> [WORK TO BE COMPLETED]: Your reply should be the records below, duplicated exactly, with any picture removed.

> [EXERCISE MATERIAL]:
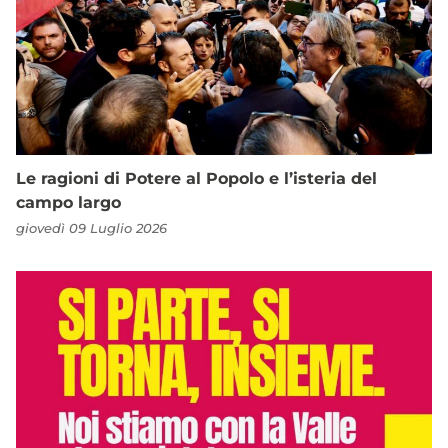
Le ragioni di Potere al Popolo e l’isteria del
campo largo
giovedì 09 Luglio 2026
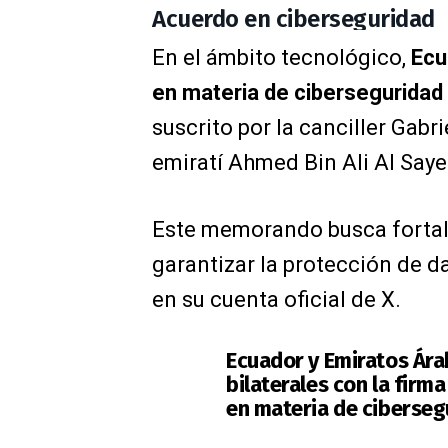
Acuerdo en ciberseguridad
En el ámbito tecnológico,
Ecu
en materia de ciberseguridad
suscrito por la canciller Gab
emiratí Ahmed Bin Ali Al Saye
Este memorando busca fortale
garantizar la protección de 
en su cuenta oficial de X.
Ecuador y Emiratos Ára
bilaterales con la fir
en materia de ciberseg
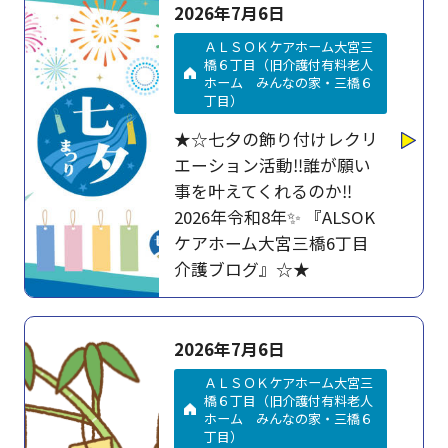
2026年7月6日
ＡＬＳＯＫケアホーム大宮三
橋６丁目（旧介護付有料老人
ホーム みんなの家・三橋６
丁目）
★☆七夕の飾り付けレクリ
エーション活動‼誰が願い
事を叶えてくれるのか‼
2026年令和8年✨ 『ALSOK
ケアホーム大宮三橋6丁目
介護ブログ』☆★
2026年7月6日
ＡＬＳＯＫケアホーム大宮三
橋６丁目（旧介護付有料老人
ホーム みんなの家・三橋６
丁目）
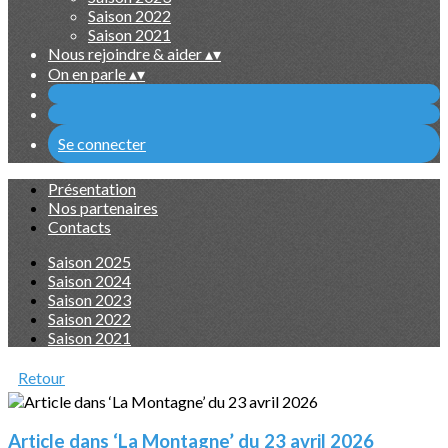
Saison 2022
Saison 2021
Nous rejoindre & aider
▴
▾
On en parle
▴
▾
Se connecter
Présentation
Nos partenaires
Contacts
Saison 2025
Saison 2024
Saison 2023
Saison 2022
Saison 2021
Retour
Article dans ‘La Montagne’ du 23 avril 2026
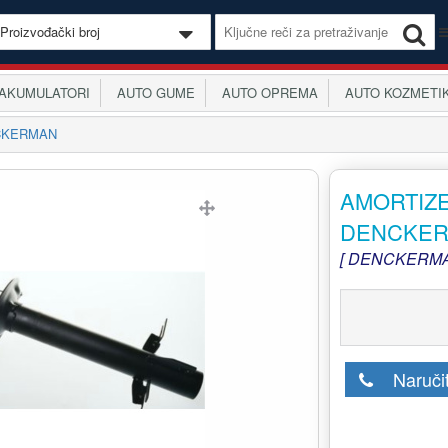
KUMULATORI
AUTO GUME
AUTO OPREMA
AUTO KOZMETI
NCKERMAN
AMORTIZE
DENCKE
[ DENCKERMA
Naruči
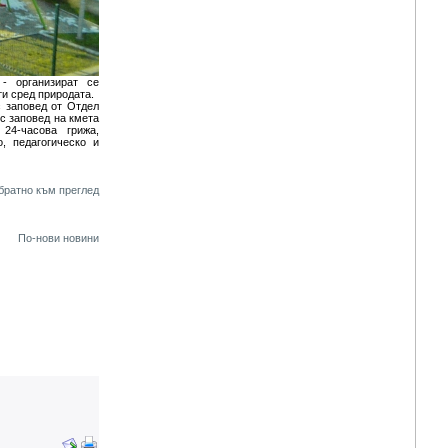
- организират се
ти сред природата.
с заповед от Отдел
с заповед на кмета
24-часова грижа,
о, педагогическо и
братно към преглед
По-нови новини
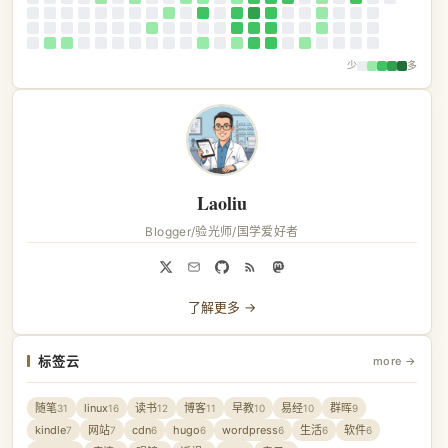
少
多
Laoliu
Blogger/验光师/国学爱好者
了解更多 →
标签云
more →
随笔
linux
读书
博客
早教
易经
群晖
31
16
12
11
10
10
9
kindle
网站
cdn
hugo
wordpress
生活
软件
7
7
6
6
6
6
6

> [SOLUTION]:
Le ragioni di Potere al Popolo e l’isteria del
campo largo
giovedì 09 Luglio 2026
Acuerdo en ciberseguridad
En el ámbito tecnológico,
Ecu
en materia de ciberseguridad
suscrito por la canciller Gab
emiratí Ahmed Bin Ali Al Saye
Este memorando busca fortale
garantizar la protección de 
en su cuenta oficial de X.
Ecuador y Emiratos Ára
bilaterales con la fir
en materia de ciberseg
2026年7月6日
ＡＬＳＯＫケアホーム大宮三
橋６丁目（旧介護付有料老人
ホーム みんなの家・三橋６
丁目）
★☆七夕の飾り付けレクリ
エーション活動‼誰が願い
事を叶えてくれるのか‼
2026年令和8年✨ 『ALSOK
ケアホーム大宮三橋6丁目
介護ブログ』☆★
2026年7月6日
ＡＬＳＯＫケアホーム大宮三
橋６丁目（旧介護付有料老人
ホーム みんなの家・三橋６
丁目）
Saison 2022
Saison 2021
Nous rejoindre & aider
▴
▾
On en parle
▴
▾
Se connecter
Présentation
Nos partenaires
Contacts
Saison 2025
Saison 2024
Saison 2023
Saison 2022
Saison 2021
Retour
Article dans ‘La Montagne’ du 23 avril 2026
KUMULATORI
AUTO GUME
AUTO OPREMA
AUTO KOZMETI
NCKERMAN
AMORTIZE
DENCKE
[ DENCKERMA
Naruči
- организират се
ти сред природата.
с заповед от Отдел
с заповед на кмета
24-часова грижа,
о, педагогическо и
братно към преглед
По-нови новини
少
多
Laoliu
Blogger/验光师/国学爱好者
了解更多 →
标签云
more →
随笔
linux
读书
博客
早教
易经
群晖
31
16
12
11
10
10
9
kindle
网站
cdn
hugo
wordpress
生活
软件
7
7
6
6
6
6
6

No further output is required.